#### Activity
In the following listing, find the lines containing "vlajka" and report them.

#### Data for this exercise
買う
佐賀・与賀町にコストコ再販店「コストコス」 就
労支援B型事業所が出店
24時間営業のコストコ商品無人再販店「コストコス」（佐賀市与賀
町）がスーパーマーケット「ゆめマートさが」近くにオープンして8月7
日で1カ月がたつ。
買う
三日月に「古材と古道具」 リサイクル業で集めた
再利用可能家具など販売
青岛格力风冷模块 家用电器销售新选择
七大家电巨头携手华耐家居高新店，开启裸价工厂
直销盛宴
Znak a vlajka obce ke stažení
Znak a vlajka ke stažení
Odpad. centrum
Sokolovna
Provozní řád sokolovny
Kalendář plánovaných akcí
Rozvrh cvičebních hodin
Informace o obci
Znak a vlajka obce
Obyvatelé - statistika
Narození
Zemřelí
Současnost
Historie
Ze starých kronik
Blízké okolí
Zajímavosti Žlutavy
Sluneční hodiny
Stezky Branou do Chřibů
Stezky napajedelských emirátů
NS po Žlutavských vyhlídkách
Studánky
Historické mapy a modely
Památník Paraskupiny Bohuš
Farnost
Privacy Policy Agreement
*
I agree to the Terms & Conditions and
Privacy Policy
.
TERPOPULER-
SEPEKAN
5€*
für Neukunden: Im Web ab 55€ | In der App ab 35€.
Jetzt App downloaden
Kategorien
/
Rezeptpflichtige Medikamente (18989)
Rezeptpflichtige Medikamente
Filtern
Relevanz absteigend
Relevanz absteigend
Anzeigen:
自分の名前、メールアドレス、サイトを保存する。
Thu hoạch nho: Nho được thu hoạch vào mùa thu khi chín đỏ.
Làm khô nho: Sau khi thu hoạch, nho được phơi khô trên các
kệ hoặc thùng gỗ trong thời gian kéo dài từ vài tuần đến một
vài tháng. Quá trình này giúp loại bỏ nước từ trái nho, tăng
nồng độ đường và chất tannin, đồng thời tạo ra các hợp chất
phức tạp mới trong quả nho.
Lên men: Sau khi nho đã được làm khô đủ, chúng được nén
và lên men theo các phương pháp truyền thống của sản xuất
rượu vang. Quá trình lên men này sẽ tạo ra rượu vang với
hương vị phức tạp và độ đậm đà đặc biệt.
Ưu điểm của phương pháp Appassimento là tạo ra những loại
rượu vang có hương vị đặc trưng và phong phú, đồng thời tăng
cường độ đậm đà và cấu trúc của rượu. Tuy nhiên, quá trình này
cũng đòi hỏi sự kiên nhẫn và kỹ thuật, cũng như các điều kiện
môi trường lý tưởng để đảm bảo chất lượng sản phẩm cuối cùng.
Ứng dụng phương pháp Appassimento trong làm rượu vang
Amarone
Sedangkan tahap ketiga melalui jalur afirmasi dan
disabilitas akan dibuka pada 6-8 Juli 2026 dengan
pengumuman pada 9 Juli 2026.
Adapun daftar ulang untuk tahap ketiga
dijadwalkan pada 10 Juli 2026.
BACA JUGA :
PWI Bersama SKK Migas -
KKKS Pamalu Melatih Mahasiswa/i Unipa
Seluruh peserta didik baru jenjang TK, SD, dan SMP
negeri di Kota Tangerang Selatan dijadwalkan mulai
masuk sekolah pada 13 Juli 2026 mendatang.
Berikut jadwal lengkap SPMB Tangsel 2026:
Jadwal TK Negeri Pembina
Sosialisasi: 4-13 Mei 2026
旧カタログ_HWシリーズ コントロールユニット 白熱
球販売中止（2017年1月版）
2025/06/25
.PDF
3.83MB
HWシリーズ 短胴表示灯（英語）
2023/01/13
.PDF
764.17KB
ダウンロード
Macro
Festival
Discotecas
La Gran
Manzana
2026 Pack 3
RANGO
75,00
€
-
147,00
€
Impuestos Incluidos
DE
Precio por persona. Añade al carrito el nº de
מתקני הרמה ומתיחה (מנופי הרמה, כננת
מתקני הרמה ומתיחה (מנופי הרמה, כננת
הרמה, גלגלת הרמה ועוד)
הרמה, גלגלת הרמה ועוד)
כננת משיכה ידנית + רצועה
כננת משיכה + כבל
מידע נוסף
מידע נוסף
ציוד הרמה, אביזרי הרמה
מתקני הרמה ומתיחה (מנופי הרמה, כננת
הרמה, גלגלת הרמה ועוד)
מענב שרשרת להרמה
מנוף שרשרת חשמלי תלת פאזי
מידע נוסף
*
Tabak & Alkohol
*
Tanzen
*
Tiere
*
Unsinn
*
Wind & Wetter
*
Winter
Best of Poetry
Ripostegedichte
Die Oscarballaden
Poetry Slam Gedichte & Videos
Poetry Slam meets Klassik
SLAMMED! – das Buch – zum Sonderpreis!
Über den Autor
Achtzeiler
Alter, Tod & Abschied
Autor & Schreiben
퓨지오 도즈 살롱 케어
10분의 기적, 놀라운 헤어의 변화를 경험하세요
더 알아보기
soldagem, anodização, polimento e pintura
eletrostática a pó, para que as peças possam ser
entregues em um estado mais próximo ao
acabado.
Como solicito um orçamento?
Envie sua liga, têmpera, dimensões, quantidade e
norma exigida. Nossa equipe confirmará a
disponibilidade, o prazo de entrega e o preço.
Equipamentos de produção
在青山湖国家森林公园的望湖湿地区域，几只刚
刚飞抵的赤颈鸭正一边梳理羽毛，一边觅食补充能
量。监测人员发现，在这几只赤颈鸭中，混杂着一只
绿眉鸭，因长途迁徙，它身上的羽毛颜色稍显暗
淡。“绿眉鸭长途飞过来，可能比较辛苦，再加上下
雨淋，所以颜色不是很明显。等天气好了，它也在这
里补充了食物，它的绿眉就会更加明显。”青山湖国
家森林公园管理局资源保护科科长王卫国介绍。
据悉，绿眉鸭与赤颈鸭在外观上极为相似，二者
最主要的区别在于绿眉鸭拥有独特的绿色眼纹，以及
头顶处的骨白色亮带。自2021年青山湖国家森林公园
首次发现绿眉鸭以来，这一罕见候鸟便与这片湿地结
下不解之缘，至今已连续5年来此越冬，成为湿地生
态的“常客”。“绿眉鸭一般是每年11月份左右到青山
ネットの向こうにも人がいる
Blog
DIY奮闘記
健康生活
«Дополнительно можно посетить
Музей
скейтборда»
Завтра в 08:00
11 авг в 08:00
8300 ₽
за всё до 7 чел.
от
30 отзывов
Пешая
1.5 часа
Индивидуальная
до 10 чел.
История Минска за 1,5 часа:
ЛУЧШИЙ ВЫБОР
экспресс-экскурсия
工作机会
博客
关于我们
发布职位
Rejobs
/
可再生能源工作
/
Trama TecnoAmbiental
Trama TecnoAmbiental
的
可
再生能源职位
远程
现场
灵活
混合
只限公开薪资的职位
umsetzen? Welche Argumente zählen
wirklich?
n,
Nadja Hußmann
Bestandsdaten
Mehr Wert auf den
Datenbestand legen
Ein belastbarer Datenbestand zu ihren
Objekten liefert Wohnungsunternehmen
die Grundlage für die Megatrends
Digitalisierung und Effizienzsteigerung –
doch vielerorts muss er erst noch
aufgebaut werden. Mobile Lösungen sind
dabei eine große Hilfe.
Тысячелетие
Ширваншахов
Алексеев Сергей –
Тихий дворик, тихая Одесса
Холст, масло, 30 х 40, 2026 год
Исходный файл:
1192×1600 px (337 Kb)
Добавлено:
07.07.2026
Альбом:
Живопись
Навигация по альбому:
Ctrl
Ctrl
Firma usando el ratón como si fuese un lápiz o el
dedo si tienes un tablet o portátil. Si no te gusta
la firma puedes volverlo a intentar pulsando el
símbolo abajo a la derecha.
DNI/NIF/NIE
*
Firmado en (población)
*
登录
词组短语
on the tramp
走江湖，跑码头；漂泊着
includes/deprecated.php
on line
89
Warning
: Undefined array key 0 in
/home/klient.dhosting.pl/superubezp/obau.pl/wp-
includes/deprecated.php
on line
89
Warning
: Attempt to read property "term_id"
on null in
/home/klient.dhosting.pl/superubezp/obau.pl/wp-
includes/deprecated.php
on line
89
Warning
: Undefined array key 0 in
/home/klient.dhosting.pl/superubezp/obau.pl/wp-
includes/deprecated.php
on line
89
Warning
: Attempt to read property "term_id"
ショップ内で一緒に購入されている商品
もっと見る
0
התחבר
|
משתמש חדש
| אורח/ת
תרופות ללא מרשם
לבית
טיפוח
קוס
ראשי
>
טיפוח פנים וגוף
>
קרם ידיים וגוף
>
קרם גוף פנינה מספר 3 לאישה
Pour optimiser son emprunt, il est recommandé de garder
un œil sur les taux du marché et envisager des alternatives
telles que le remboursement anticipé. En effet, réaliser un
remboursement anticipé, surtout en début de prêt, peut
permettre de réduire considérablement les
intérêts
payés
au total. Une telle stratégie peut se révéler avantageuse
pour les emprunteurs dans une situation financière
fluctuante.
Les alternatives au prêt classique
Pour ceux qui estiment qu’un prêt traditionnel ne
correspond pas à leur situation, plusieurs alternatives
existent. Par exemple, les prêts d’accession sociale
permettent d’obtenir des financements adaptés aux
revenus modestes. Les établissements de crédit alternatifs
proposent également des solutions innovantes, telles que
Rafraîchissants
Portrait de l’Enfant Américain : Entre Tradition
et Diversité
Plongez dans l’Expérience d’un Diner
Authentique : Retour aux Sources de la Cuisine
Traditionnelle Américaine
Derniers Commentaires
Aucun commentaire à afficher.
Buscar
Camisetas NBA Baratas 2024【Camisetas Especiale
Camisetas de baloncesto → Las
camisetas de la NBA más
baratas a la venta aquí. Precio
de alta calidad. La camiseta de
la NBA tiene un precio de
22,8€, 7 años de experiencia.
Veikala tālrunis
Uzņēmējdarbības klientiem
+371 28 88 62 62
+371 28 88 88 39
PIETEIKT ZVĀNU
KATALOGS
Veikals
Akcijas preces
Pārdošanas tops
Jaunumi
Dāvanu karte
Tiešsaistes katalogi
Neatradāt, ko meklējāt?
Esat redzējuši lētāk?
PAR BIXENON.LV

#### Answer space
Znak a vlajka obce ke stažení
Znak a vlajka ke stažení
Znak a vlajka obce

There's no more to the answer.